Hamilton’s quintet in a scene from the 1957 film noir classic, “Sweet Smell of Success”

Chico’s extensive use of brushes, mallets, bells, hands and fingertips added an exotic flavor to his work. He was among the most melodic and compositional of modern percussionists, and his albums were studded with solo pieces like “Happy Little Dance” and “Trinkets.” James Gavin, in his biography of Chet Baker, Deep in a Dream, likened Chico’s drumming to “Sammy Davis, Jr. doing a tap dance.”  In West Coast Jazz, Ted Gioia cites a 1955 Metronome interview in which Hamilton says of the drum, “It is a very melodic instrument, very soft, graceful in motion as well as sound: a sensuous feminine instrument.”  That’s a far cry from what Max and Blakey and Philly Joe were beating back east.
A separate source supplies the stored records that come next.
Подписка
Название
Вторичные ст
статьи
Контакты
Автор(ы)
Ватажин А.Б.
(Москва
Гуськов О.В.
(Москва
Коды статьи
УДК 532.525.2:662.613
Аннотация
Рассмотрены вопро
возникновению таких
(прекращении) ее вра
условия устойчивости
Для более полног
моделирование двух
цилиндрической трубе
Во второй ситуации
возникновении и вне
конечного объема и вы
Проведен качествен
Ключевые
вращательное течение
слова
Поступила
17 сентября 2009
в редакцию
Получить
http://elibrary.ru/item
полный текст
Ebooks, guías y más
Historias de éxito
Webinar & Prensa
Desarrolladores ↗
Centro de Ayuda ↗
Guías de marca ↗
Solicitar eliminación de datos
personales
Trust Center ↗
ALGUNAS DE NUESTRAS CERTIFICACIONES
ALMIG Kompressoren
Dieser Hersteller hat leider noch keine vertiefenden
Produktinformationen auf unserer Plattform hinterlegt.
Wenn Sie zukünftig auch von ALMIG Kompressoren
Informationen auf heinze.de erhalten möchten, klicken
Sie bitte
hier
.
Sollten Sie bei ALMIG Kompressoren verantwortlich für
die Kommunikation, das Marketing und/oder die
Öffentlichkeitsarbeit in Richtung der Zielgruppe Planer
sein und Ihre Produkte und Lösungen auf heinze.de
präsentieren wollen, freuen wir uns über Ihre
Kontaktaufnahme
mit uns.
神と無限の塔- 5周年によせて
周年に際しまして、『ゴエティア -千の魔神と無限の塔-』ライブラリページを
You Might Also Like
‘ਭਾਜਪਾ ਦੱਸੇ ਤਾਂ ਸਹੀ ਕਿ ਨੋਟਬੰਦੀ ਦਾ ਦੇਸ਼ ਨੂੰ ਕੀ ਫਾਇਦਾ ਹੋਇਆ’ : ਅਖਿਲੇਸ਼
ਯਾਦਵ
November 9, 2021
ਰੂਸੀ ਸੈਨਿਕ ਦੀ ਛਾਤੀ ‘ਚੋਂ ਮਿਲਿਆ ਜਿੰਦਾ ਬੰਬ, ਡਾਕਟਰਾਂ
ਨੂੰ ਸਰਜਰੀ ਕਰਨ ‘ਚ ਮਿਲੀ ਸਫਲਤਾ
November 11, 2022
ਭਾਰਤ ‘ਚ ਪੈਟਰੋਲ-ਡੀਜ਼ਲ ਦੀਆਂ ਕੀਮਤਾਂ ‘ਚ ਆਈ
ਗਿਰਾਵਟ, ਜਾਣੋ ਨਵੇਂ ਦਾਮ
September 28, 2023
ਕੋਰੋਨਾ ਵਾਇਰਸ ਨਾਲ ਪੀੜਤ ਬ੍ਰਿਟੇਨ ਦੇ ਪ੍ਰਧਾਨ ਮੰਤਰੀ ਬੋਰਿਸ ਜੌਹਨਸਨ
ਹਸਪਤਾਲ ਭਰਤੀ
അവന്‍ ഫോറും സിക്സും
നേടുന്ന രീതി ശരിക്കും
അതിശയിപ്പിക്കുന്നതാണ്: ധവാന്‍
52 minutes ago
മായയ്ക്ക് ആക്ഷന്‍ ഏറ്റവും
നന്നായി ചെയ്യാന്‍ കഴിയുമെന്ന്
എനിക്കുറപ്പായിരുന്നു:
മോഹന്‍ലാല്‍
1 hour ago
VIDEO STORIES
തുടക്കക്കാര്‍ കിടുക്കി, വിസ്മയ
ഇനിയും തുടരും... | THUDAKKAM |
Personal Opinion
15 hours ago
Hamilton’s inaugural group included cellist Fred Katz, guitarist Jim Hall, and bassist Carson Smith, along with the classically-trained multi-instrumentalist Buddy Collette.  Successive bands helped bring to prominence saxophonists Eric Dolphy, Charles Lloyd, Paul Horn, and Eric Person, and guitarists John Pisano, Gabor Szabo, and Larry Coryell.  Dolphy, like Collette, played flute, clarinets, and alto saxophone, and while his work with Hamilton only hinted at the harmonically daring approach he became renowned for, it provided him with an opportunity to experiment beyond the parameters of hard bop and traditional song forms.

Dolphy made his first appearances on the East Coast with Hamilton in 1958 and 59, and after leaving Chico and settling in New York, he joined forces with another L.A.-born trailblazer, Charles Mingus.  Hamilton’s group with Dolphy performed at the Newport Jazz Festival in 1958 and was filmed by Bert Stern for his landmark documentary, Jazz on a Summer’s Day.  Here introduced by Willis Conover,  they play Chico’s original, “Blue Sands.”
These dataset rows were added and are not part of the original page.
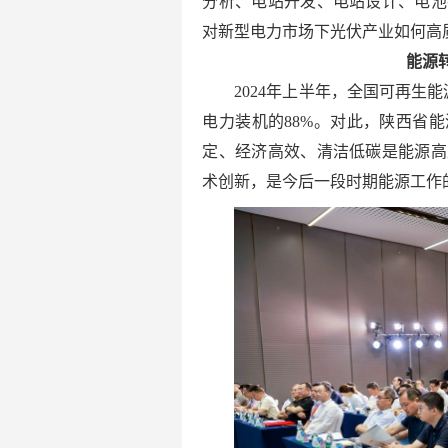
分析、电站开发、电站设计、电池
对新型电力市场下光伏产业如何高
能源
2024年上半年，全国可再生能
电力装机的88%。对此，陕西省
定、经济高效、清洁低碳是能源高
术创新，是今后一段时期能源工作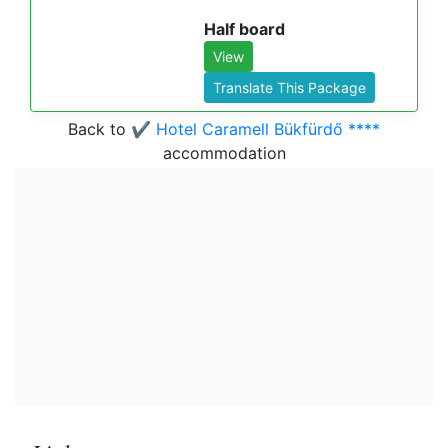
Half board
View
Translate This Package
Back to
✔️ Hotel Caramell Bükfürdő ****
accommodation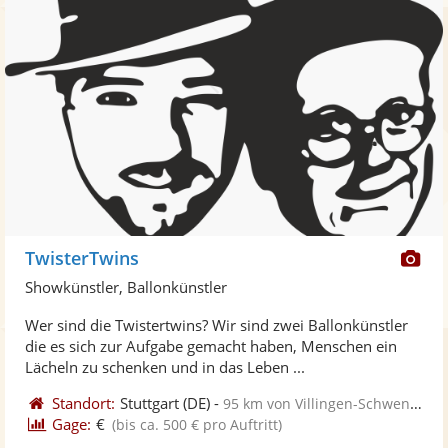
Di
TwisterTwins
Kü
Showkünstler, Ballonkünstler
ste
Wer sind die Twistertwins? Wir sind zwei Ballonkünstler
Fo
die es sich zur Aufgabe gemacht haben, Menschen ein
ber
Lächeln zu schenken und in das Leben ...
Standort:
Stuttgart
(DE)
-
95 km von Villingen-Schwenningen
Gage:
€
(bis ca. 500 € pro Auftritt)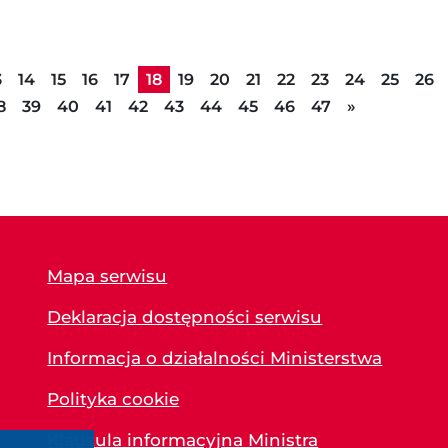
3
14
15
16
17
18
19
20
21
22
23
24
25
26
Następna s
8
39
40
41
42
43
44
45
46
47
»
Mapa serwisu
Deklaracja dostępności serwisu
Informacja o działalności Ministerstwa
Polityka cookie
Klauzula informacyjna Ministra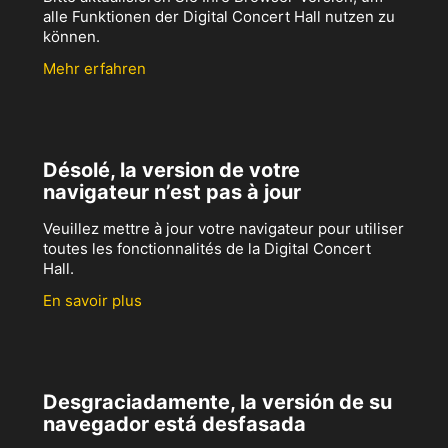
alle Funktionen der Digital Concert Hall nutzen zu
können.
Mehr erfahren
Désolé, la version de votre
navigateur n’est pas à jour
Veuillez mettre à jour votre navigateur pour utiliser
toutes les fonctionnalités de la Digital Concert
Hall.
En savoir plus
Desgraciadamente, la versión de su
navegador está desfasada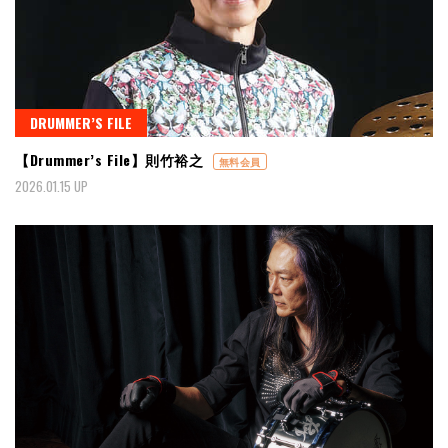
DRUMMER’S FILE
【Drummer’s File】則竹裕之
無料会員
2026.01.15 UP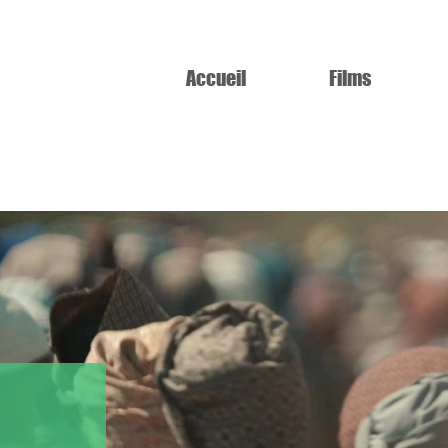
Accueil
Films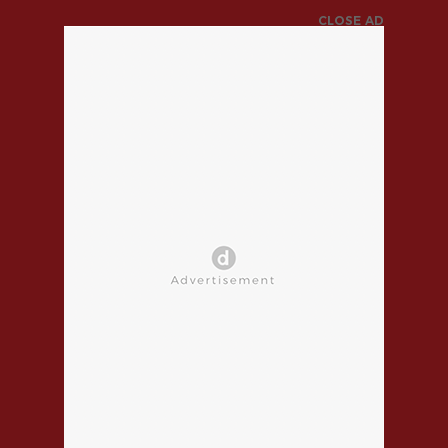
CLOSE AD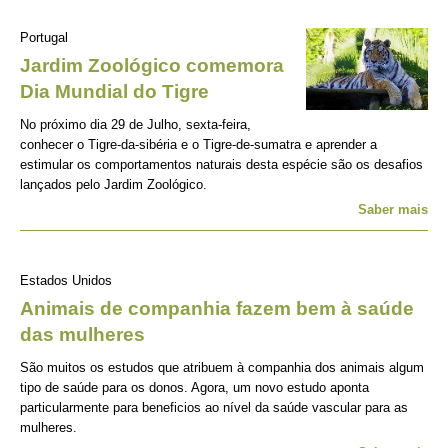
Portugal
Jardim Zoológico comemora
Dia Mundial do Tigre
No próximo dia 29 de Julho, sexta-feira,
conhecer o Tigre-da-sibéria e o Tigre-de-sumatra e aprender a
estimular os comportamentos naturais desta espécie são os desafios
lançados pelo Jardim Zoológico.
Saber mais
Estados Unidos
Animais de companhia fazem bem à saúde
das mulheres
São muitos os estudos que atribuem à companhia dos animais algum
tipo de saúde para os donos. Agora, um novo estudo aponta
particularmente para beneficios ao nível da saúde vascular para as
mulheres.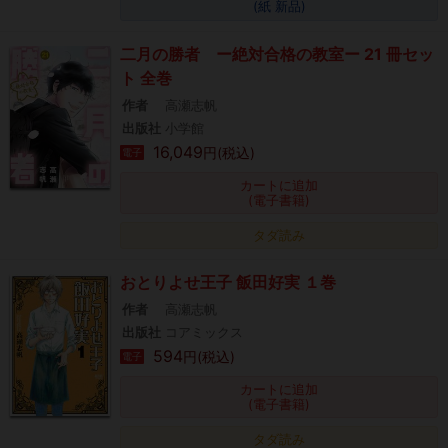
(紙 新品)
二月の勝者 ー絶対合格の教室ー 21 冊セッ
ト 全巻
作者
高瀬志帆
出版社
小学館
16,049
円(税込)
電子
カートに追加
(電子書籍)
タダ読み
おとりよせ王子 飯田好実 １巻
作者
高瀬志帆
出版社
コアミックス
594
円(税込)
電子
カートに追加
(電子書籍)
タダ読み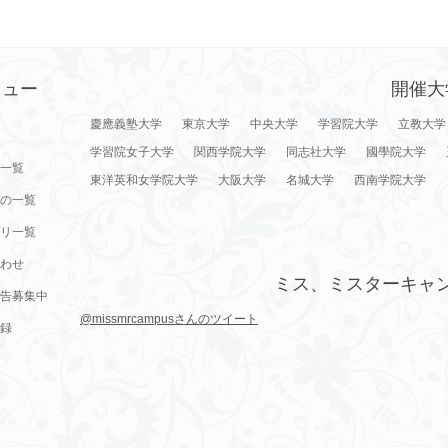
ニュー
開催大
慶應義塾大学
東京大学
中央大学
学習院大学
立教大学
学習院女子大学
関西学院大学
同志社大学
國學院大学
一覧
東洋英和女学院大学
大阪大学
名城大学
西南学院大学
の一覧
リ一覧
わせ
ミス、ミスターキャ
告募集中
@missmrcampusさんのツイート
録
https://youtube.com/watch?v=TZW29d6T8TM

In the oral history Central Avenue Sounds: Jazz in Los Angeles, Chico’s boyhood friend Jack Kelson compares him to Duke Ellington in that “he plays his music using any player, any group of instruments…He puts his stamp on it.”  Speaking of which, in 1958, Hamilton became one of the first jazz artists to devote an entire album to Ellington’s music.  However, Pacific Jazz owner Richard Boch was dubious of Dolphy’s commercial potential, and the album went unreleased for 42 years.  In 1959, a reunion of Hamilton’s original quintet with Katz and Collette occasioned another date with Duke’s music which Pacific Jazz released asThe Ellington Suite.   When the session with Dolphy was unearthed in London in 1995, Michael Cuscuna saw to its release under the title, The Original Ellington Suite.

Cuscuna posted a memorial tribute to Hamilton on the Mosaic Records website that concluded this telling recollection: “I got to work with Chico in 1975 on his second album for Blue Note. He took a fatherly interest in me (as he did in others).  He was wise, funny and a good friend.  I think the best advice he ever gave me was that when you are tempted to hang out all night with the guys, remember who really loves you and race back to your woman.  She’s the only one that will always be there for you.  His decades-old marriage to his late wife Helen was testament to that advice.”